Accepting that we’re pregnant is one of the biggest mental shifts we are ever likely to go through in our life time. Everything, and I mean-everything is about to change. Our entire life flashes in front of our eyes. Have we done everything we wanted to do, before we have a baby? No more solo backpacking, or having wayyy too much fun at burning man that we forget our own name…we are now on the road to parenthood and there is no looking back.

Along with coming to grips with the idea that our world is about to be flipped upside down and inside out, we are fed a spoonful of Insomnia, fatigue, nausea and a constant overwhelming sick feeling. (unless you’re lucky enough not to have this in your first trimester).

 But none of it matters.

It doesn’t matter because every symptom is a little ‘Hey Mumma”’ from our growing baby. 

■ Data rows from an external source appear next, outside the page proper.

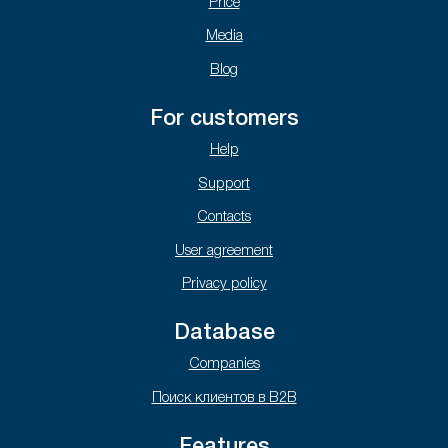
Price
Media
Blog
For customers
Help
Support
Contacts
User agreement
Privacy policy
Database
Companies
Поиск клиентов в B2B
Features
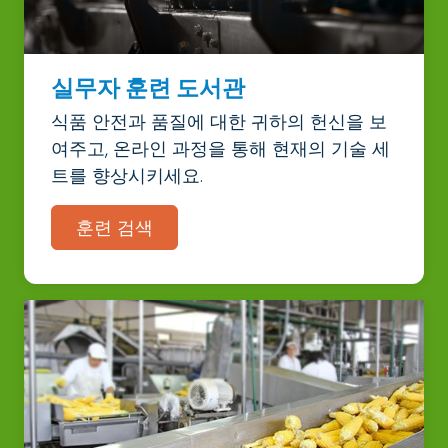
실무자 훈련 도서관
식품 안전과 품질에 대한 귀하의 헌신을 보
여주고, 온라인 과정을 통해 현재의 기술 세
트를 향상시키세요.
훈련 검색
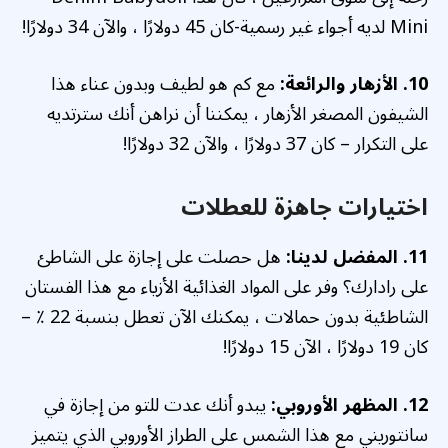
Mini لديه أجواء غير رسمية-كان 45 دولارًا ، والآن 34 دولارًا!
10. الأزهار والرائعة:
مع كم هو لطيف وبدون عناء هذا
الشيفون المصغر الأزهار ، يمكننا أن نراهن أنك سترتديه
على التكرار – كان 37 دولارًا ، والآن 32 دولارًا!
اختيارات جاهزة للعطلات
11. المفضل لدينا:
هل حصلت على إجازة على الشاطئ
على رادارك؟ وفر على المواد الغذائية الأزياء مع هذا الفستان
الشاطئية بدون حمالات ، يمكنك الآن تعطل بنسبة 22 ٪ –
كان 19 دولارًا ، الآن 15 دولارًا!
12. المظهر الأوروبي:
يبدو أنك عدت للتو من إجازة في
سانتوريني مع هذا الشمس على الطراز الأوروبي الذي يتميز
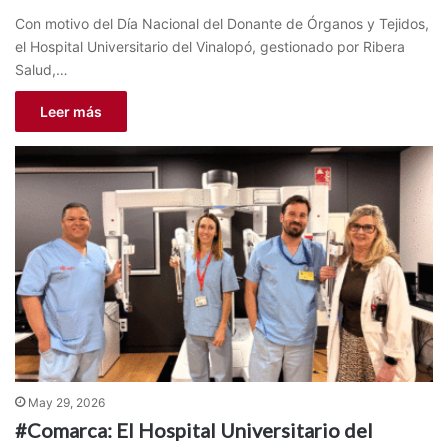
Con motivo del Día Nacional del Donante de Órganos y Tejidos,
el Hospital Universitario del Vinalopó, gestionado por Ribera
Salud,…
Leer más
May 29, 2026
#Comarca: El Hospital Universitario del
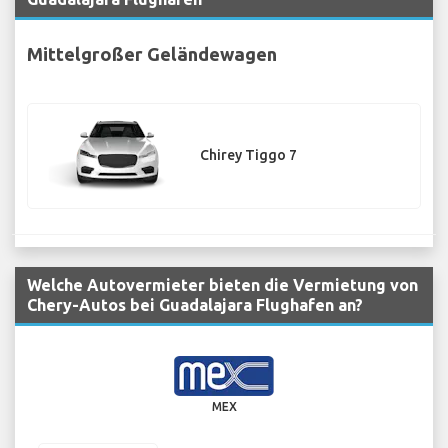
Mittelgroßer Geländewagen
Chirey Tiggo 7
Welche Autovermieter bieten die Vermietung von
Chery-Autos bei Guadalajara Flughafen an?
MEX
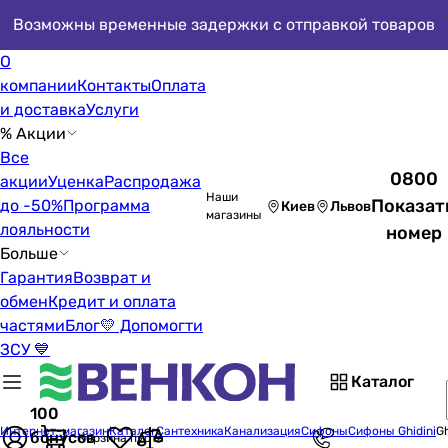
Возможны временные задержки с отправкой товаров
О
компании
Контакты
Оплата
и доставка
Услуги
% Акции
Все
0800
акции
Уценка
Распродажа
Наши
Показат
до -50%
Программа
Киев
Львов
магазины
лояльности
номер
Больше
Гарантия
Возврат и
обмен
Кредит и оплата
частями
Блог
💛 Допомогти
ЗСУ 💙
Каталог
100
Интернет-магазин
Каталог
Сантехника
Канализация
Сифоны
Сифоны Ghidini
Gh
бонусов
Корзина пуста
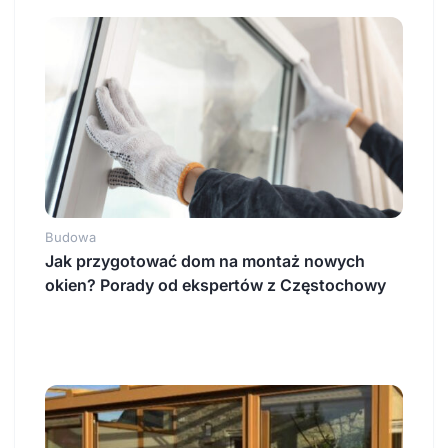
Budowa
Jak przygotować dom na montaż nowych
okien? Porady od ekspertów z Częstochowy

Our job as a mother starts the moment we see those two lines. It’s a necessity to keep our baby safe and healthy, envision and plan for his/her future, this trumps everything else. The ‘nesting’ is real.

We were lucky enough to be offered early scans, due to the fact I have a heart shaped uterus (fancy, i know!). So there we were, hand in hand, just 6 weeks in, staring at our future on a screen. Our creation, our baby. 

“Pregnant”. A word filled with images and questions of a new future. Visions of a little boy in a dinosaur romper, a miniature version of Henry. The list of baby names is ever increasing and the ‘saved’ images on instagram with sustainable baby clothes and toys’. Will we bring him/her up plantbased? Will we need childcare? Should we move house? The questions and worries are there. Along with the stack of motherhood books by my bedside table. The possibilities are endless of what our future could look like with our new baby. We lay in bed, Henry’s palm on my growing tummy while we felt, for the first time, like a family.

It was a hot September. At least, I thought it was, but come to think of it, I had felt hot for the past 2 months.

I dragged my  make-up kit out of the boot, up the concrete steps and into the location house. I could have asked someone to help, but god forbid, they might have wondered why, and guessed that I’m pregnant! 

It wasn’t the ‘morning sickness’ I knew from reading articles, in fact not morning at all. Hot sweats paired with an all-day long nauseated ‘eurgh’ feeling, and then sudden spikes of overwhelming ‘i’m going to be sick unless i eat something’! A good excuse to eat whatever I really wanted! Beans and jacket potatoes every day for me please. 

It was a celebrity shoot, ironically- a pregnancy celebrity shoot. She was 7 and a half months in, I was just under 12 weeks. She glided around the shoot, skin glowing, full of energy and grace with the team checking in on her every 5 minutes. She was followed around by a runner with a fan, constant access to sit on a chair if she needed to and being showered with water and snacks. She was fine, she said…she felt wonderful.

I could not help but question the extreme difference in social acceptance. 

Here I was, in my early pregnancy, on a mental rollercoaster, not allowed to show anyone any part of what was really going on with me. I was living a lie. I was getting to grips with the biggest change my body will probably ever go through, emotional and physical discomfort nobody could have prepared me for. Surrounded by people I knew, yet more alone than I thought possible. Society told me I cannot tell people what I am going through, ‘Just in case something went wrong’.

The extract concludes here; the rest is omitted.